> _Problem statement_: Repeat the records below exactly, leaving out any pictures.

> _Data in this exercise_:
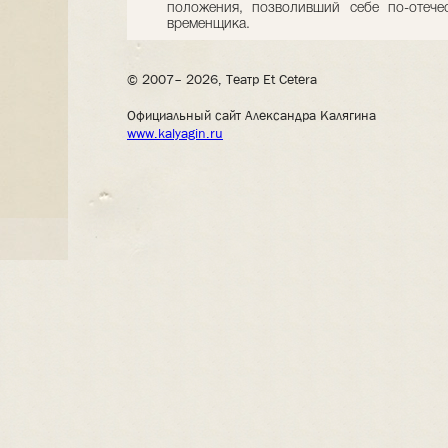
положения, позволивший себе по-отечес
временщика.
© 2007– 2026, Театр Et Cetera
Официальный сайт Александра Калягина
www.kalyagin.ru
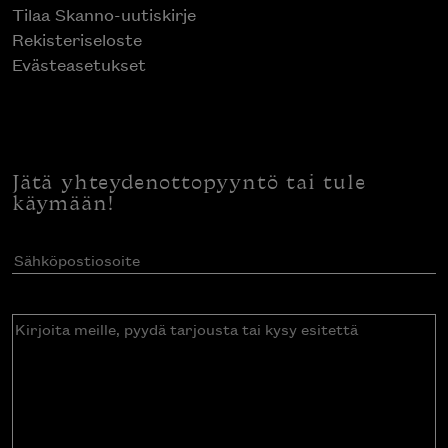
Tilaa Skanno-uutiskirje
Rekisteriseloste
Evästeasetukset
Jätä yhteydenottopyyntö tai tule
käymään!
Sähköpostiosoite
(Pakollinen)
Kirjoita
meille,
pyydä
tarjousta
tai
kysy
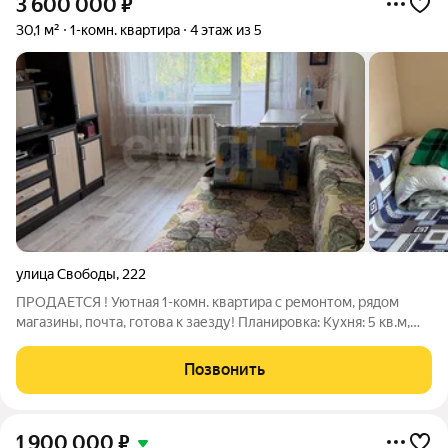
3 600 000
₽
30,1 м²
1-комн. квартира
4 этаж из 5
улица Свободы
,
222
ПРОДАЕТСЯ ! Уютная 1-комн. квартира с ремонтом, рядом
магазины, почта, готова к заезду! Планировка: Кухня: 5 кв.м,
гарнитур, газовая плита. Комната: 18 кв.м, изолированная, окна
выходят во двор (тихо). Санузел: совмещенный недавно,
Позвонить
Счетчики на
1 900 000
₽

> _Exercise solution_:
положения, позволивший себе по-отечес
временщика.
© 2007– 2026, Театр Et Cetera
Официальный сайт Александра Калягина
www.kalyagin.ru
Tilaa Skanno-uutiskirje
Rekisteriseloste
Evästeasetukset
Jätä yhteydenottopyyntö tai tule
käymään!
Sähköpostiosoite
(Pakollinen)
Kirjoita
meille,
pyydä
tarjousta
tai
kysy
3 600 000
₽
30,1 м²
1-комн. квартира
4 этаж из 5
улица Свободы
,
222
ПРОДАЕТСЯ ! Уютная 1-комн. квартира с ремонтом, рядом
магазины, почта, готова к заезду! Планировка: Кухня: 5 кв.м,
гарнитур, газовая плита. Комната: 18 кв.м, изолированная, окна
выходят во двор (тихо). Санузел: совмещенный недавно,
Позвонить
Счетчики на
1 900 000
₽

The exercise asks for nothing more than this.